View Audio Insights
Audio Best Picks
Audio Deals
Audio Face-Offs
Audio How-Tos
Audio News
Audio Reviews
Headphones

════

▸ What to produce: Return a copy of every line in the records that includes the string "Audio".

▸ Result of this task:
View Audio Insights
Audio Best Picks
Audio Deals
Audio Face-Offs
Audio How-Tos
Audio News
Audio Reviews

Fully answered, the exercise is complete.